What is needed>
Look through the entries for the string "mywjhc", and copy each line that holds it.

Entries shown>
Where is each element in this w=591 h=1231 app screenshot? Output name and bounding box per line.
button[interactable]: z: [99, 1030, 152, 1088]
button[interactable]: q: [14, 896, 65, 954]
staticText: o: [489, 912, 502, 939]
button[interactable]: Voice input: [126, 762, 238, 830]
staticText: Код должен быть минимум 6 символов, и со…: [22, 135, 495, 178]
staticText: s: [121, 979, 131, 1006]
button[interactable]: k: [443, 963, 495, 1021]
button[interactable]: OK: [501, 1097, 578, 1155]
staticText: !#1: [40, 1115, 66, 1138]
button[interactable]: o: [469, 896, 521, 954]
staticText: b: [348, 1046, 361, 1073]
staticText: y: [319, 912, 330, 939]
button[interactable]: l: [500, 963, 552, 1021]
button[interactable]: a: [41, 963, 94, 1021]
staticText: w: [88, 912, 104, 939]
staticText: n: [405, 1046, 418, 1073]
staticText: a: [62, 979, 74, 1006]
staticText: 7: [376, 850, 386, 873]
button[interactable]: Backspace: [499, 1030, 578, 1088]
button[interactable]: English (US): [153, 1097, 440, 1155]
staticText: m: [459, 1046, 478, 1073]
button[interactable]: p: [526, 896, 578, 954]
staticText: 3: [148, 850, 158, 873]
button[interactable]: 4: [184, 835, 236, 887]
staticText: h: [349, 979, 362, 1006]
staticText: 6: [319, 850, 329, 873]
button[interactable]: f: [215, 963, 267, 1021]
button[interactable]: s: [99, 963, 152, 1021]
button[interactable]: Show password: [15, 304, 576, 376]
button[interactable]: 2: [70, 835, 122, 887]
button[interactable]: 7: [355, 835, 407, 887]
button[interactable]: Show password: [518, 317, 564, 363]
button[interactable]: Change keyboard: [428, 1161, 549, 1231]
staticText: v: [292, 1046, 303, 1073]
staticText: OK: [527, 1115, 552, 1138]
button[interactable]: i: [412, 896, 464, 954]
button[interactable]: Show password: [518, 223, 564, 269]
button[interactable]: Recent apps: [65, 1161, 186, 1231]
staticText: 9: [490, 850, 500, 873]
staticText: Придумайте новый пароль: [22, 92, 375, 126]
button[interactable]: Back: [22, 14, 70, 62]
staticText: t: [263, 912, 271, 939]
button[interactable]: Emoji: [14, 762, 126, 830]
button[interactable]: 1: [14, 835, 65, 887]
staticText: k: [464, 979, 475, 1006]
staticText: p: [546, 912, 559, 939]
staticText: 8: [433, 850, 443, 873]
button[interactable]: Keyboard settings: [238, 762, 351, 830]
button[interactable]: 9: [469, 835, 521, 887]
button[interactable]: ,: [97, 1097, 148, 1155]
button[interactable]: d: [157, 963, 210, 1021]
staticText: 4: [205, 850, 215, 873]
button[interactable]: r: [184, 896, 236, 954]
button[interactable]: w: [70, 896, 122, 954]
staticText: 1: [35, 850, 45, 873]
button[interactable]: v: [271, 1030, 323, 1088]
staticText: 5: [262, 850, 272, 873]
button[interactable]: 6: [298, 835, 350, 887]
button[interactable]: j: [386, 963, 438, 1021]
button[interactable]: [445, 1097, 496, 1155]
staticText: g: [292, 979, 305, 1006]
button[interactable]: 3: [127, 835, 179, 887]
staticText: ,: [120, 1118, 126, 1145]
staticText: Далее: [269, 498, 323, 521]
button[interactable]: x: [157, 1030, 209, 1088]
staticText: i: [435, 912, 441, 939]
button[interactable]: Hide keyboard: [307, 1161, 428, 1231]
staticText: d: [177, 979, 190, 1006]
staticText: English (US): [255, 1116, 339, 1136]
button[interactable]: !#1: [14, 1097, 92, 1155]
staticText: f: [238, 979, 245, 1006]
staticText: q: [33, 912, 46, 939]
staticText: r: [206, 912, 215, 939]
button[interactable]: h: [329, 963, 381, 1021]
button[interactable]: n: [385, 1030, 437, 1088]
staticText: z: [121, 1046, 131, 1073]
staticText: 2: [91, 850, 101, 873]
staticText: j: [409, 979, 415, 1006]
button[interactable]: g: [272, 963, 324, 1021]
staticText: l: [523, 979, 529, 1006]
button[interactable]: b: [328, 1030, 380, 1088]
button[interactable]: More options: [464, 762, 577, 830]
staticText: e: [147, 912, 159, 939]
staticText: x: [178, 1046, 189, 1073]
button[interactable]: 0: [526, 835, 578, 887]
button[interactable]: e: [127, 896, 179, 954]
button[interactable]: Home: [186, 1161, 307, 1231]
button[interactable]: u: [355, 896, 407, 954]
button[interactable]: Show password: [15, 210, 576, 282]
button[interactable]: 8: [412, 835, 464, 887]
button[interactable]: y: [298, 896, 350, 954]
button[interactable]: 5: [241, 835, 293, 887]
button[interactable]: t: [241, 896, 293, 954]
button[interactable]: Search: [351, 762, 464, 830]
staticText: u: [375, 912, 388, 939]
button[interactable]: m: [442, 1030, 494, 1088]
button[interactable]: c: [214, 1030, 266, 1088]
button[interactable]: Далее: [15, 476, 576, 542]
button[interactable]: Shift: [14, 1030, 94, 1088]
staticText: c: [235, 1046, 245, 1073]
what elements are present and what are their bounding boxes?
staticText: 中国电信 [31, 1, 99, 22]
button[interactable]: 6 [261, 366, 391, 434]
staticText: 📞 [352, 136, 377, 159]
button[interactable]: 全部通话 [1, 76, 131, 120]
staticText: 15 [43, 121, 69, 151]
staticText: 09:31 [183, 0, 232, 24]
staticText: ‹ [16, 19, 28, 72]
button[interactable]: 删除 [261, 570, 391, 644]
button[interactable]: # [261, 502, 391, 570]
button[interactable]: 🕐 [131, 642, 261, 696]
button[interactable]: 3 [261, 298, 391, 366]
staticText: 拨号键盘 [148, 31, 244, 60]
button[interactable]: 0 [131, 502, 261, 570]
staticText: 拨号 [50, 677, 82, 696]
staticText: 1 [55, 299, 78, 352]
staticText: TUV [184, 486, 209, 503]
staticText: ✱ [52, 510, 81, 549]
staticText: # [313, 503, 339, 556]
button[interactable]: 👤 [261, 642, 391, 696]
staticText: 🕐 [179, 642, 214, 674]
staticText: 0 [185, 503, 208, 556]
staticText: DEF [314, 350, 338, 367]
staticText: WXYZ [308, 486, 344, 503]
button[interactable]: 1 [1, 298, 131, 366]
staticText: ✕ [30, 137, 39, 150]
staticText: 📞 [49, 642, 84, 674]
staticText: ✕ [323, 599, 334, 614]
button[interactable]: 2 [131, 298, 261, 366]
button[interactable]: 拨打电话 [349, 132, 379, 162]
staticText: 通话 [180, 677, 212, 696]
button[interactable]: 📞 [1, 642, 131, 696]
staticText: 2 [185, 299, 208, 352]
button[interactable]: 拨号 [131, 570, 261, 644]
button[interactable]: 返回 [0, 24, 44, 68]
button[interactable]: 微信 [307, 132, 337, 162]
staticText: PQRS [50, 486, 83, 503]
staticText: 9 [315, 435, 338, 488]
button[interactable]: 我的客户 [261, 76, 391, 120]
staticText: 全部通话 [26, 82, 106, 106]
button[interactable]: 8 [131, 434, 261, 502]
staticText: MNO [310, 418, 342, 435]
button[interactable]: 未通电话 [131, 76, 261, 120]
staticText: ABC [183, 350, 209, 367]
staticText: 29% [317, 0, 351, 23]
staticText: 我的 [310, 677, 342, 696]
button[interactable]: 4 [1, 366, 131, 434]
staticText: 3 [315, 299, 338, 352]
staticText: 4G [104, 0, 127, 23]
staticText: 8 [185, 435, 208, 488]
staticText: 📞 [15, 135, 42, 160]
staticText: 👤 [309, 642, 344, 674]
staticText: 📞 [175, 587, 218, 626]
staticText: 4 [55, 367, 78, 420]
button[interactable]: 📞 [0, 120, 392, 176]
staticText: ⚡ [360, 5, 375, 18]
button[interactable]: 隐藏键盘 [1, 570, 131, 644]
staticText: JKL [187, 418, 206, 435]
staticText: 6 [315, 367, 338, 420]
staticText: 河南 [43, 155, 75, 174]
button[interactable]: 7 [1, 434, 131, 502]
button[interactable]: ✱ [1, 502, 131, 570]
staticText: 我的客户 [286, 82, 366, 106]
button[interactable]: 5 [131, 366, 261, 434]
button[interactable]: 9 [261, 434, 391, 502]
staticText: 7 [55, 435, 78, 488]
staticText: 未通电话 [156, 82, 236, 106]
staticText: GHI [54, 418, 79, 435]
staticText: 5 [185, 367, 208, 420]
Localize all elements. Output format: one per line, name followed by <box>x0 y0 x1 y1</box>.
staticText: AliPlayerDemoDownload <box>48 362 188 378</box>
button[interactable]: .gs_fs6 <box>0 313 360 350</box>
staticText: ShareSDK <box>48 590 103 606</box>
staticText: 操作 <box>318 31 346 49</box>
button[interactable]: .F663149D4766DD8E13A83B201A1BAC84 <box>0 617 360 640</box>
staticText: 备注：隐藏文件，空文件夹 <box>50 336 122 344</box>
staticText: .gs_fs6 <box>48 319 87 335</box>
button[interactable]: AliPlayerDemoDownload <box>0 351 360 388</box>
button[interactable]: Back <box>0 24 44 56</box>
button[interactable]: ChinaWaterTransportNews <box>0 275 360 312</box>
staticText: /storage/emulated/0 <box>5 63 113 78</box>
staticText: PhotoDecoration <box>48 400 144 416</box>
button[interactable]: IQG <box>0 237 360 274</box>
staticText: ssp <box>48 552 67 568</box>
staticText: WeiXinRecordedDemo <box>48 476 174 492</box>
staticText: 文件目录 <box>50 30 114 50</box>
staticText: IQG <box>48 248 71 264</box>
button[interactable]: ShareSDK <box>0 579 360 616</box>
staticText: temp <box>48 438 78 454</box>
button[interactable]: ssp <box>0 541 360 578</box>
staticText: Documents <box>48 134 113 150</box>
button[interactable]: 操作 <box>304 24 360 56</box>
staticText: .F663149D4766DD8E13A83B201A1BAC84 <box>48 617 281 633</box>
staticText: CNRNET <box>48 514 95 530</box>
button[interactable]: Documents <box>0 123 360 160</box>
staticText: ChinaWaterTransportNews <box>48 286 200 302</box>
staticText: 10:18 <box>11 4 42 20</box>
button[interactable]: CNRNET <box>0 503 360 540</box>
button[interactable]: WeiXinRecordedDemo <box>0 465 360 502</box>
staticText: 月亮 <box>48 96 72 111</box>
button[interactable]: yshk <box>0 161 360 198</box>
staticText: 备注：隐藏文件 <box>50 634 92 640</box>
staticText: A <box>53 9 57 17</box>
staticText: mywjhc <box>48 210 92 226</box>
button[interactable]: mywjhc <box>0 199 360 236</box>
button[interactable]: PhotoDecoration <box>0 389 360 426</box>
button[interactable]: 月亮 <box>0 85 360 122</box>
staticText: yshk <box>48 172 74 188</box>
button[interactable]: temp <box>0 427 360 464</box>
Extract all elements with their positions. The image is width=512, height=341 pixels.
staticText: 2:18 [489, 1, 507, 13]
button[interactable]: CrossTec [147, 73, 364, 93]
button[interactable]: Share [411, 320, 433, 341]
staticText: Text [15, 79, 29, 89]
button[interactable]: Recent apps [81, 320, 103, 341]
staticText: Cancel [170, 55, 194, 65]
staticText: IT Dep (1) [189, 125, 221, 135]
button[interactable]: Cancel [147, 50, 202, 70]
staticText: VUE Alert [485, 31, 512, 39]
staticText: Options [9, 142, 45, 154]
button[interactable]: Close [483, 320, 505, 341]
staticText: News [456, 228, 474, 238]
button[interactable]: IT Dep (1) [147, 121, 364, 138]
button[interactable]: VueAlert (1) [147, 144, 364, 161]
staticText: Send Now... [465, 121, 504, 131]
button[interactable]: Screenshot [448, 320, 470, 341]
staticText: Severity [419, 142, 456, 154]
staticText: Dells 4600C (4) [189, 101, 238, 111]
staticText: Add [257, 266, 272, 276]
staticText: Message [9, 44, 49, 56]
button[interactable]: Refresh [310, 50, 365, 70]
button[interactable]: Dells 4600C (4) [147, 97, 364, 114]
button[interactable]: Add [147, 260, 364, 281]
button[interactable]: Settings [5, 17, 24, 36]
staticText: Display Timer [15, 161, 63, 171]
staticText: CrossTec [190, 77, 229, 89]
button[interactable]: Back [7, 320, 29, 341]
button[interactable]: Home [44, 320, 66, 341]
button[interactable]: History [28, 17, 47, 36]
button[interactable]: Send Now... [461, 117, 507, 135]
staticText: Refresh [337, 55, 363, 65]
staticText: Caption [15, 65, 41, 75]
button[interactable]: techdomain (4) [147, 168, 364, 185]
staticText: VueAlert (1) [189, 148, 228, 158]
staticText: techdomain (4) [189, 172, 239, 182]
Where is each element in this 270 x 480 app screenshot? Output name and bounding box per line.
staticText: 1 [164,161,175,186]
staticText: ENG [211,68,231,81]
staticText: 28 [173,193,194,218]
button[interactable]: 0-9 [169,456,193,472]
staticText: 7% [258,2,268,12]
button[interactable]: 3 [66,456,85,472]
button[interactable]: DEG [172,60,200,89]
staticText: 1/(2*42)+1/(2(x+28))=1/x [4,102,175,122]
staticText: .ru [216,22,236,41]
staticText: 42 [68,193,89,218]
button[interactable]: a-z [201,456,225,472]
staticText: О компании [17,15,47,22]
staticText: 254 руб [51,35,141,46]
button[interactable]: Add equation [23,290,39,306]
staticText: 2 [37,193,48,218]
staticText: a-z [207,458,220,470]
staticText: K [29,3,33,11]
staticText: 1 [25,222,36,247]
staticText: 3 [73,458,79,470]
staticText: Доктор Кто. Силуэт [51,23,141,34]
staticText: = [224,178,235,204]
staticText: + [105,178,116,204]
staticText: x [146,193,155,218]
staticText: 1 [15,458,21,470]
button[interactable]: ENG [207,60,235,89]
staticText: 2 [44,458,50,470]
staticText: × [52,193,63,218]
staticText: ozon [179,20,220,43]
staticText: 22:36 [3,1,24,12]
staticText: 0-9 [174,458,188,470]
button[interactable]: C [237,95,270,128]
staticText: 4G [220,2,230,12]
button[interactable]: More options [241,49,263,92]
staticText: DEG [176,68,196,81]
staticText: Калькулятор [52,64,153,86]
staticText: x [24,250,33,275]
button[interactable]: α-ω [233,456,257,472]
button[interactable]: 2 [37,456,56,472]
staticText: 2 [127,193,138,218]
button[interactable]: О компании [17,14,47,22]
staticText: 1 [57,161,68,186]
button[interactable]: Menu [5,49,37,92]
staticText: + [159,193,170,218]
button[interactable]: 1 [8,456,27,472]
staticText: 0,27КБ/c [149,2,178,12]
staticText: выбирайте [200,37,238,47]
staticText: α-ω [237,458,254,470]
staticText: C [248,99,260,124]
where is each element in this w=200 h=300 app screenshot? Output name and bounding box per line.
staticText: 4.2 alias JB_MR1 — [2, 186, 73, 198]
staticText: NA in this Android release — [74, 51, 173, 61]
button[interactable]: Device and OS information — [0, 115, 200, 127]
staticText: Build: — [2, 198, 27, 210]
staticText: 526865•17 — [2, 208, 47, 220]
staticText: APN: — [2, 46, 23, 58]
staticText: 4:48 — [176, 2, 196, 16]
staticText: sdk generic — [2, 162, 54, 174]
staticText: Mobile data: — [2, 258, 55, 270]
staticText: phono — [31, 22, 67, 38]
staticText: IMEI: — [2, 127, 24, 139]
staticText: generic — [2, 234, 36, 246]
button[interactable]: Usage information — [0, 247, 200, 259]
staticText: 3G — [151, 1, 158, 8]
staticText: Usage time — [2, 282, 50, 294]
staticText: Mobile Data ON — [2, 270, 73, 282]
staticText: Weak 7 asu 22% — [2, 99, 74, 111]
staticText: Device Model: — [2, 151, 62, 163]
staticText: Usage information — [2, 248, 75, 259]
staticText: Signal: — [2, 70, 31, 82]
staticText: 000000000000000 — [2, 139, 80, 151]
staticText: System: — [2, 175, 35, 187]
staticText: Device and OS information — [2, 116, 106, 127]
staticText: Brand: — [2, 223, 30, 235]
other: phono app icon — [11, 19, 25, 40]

Task solution>
staticText: mywjhc <box>48 210 92 226</box>
button[interactable]: mywjhc <box>0 199 360 236</box>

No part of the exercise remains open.